As J.C. indicates in the comments, an example for Q1 can be gotten from the variety considered in this paper. This isn't spelled out in the paper, so let me explain it here.
First let's change the question into its dual form. The cone of curves is dual to the nef cone, and Boucksom--Demailly--Peternell--Paun showed that the cone of moving curves is dual to the cone of pseudoeffective divisors. So we want to find an example of $X$ such that $Nef(X)$ is rational polyhedral but the cone of pseudoeffective divisors $PsEff(X)$ isn't.
I claim the variety $X$ in the linked paper is such an example. Here, $X$ is constructed by blowing up $\mathbf{P}^3$ at the base locus of a general net of quadrics.

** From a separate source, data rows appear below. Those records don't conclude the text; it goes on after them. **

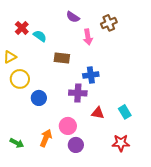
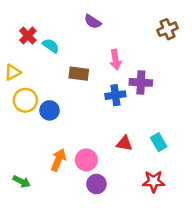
brown cross: (109, 23) -> (168, 29), moved
pink arrow: (88, 37) -> (115, 60), moved
purple cross: (78, 93) -> (141, 82), moved
blue circle: (39, 98) -> (49, 110), moved
orange arrow: (46, 138) -> (58, 160), moved

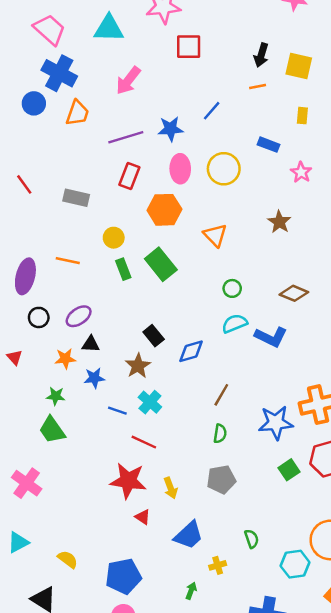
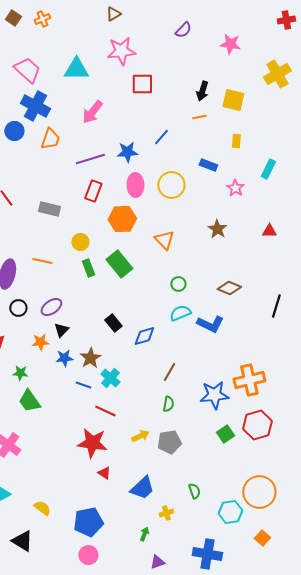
black triangle: (91, 344) -> (61, 330), turned -49
brown star: (138, 366) -> (90, 358), moved
green star: (56, 396) -> (20, 373), moved
yellow arrow: (171, 488) -> (140, 436), moved, turned -96

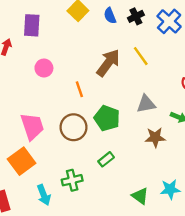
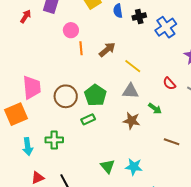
yellow line: (141, 56) -> (133, 66), moved, turned -30
brown arrow: (108, 63) -> (107, 50), size x0.7
pink circle: (44, 68) -> (71, 30), moved
orange line: (79, 89) -> (81, 48), moved
green rectangle: (106, 159) -> (88, 119), moved

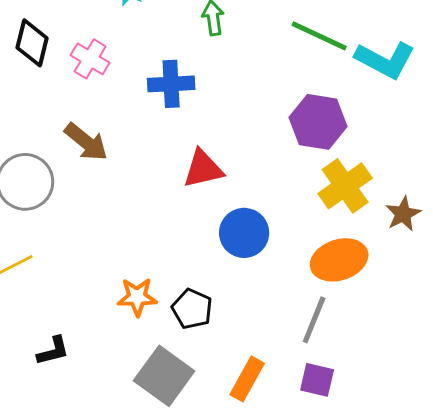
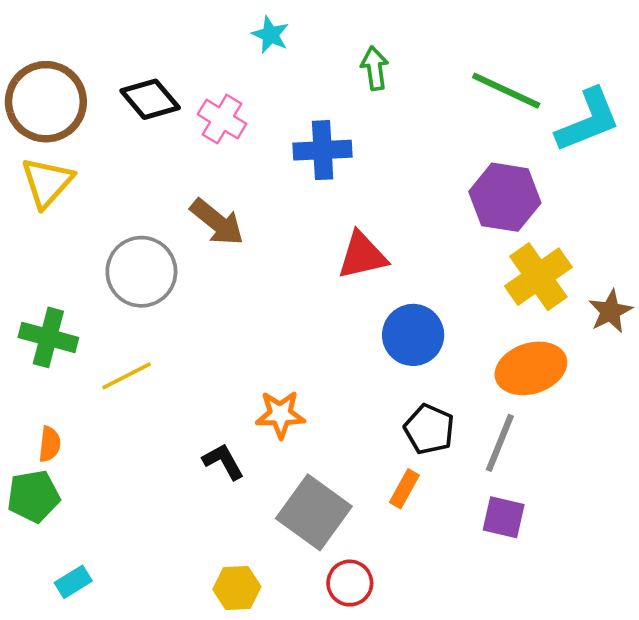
black diamond: (32, 43) -> (150, 99), turned -54
cyan L-shape: (385, 60) -> (588, 120), turned -50
black pentagon: (192, 309) -> (429, 429), moved
black L-shape: (53, 351) -> (223, 461), moved, turned -105
orange rectangle: (247, 379) -> (404, 489), moved, size x0.7

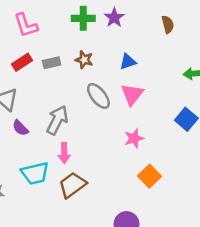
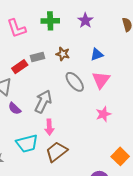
green cross: (83, 18) -> (50, 21), moved
red rectangle: (22, 62) -> (20, 67), moved
orange square: (150, 176) -> (120, 156), moved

The variety $X$ is then elliptically fibred over $\mathbf{P^2}$, with the generic fibre having an infinite abelian group (more precisely, rank 8) of sections. Call this group $MW(X)$. Translating by differences of sections gives an action of $MW(X)$ on $X$ by so-called pseudo-automorphisms (meaning birational automorphisms that are isomorphisms in codimension 1). This group action preserves effective divisors, and hence the cone $PsEff(X)$. One can calculate the action fairly explicitly, and in particular one sees the orbit of a divisor $E_i$ (the exceptional divisor of one of the blowups) in N^1(X) is infinite. Now it is easy to see that each $E_i$ spans an extremal ray of $PsEff(X)$, and hence so does any $MW$-translate of $E_i$; since there are infinitely many of these, $PsEff(X)$ has infinitely many extremal rays.
On the other hand, it's not hard to show that $Nef(X)$ is rational polyhedral. This is done more or less by brute force: enumerate some curve classes, find the dual cone to the convex hull of those classes (which is then an upper bound for $Nef(X)$), and check that it's spanned by nef classes. Details are in the paper.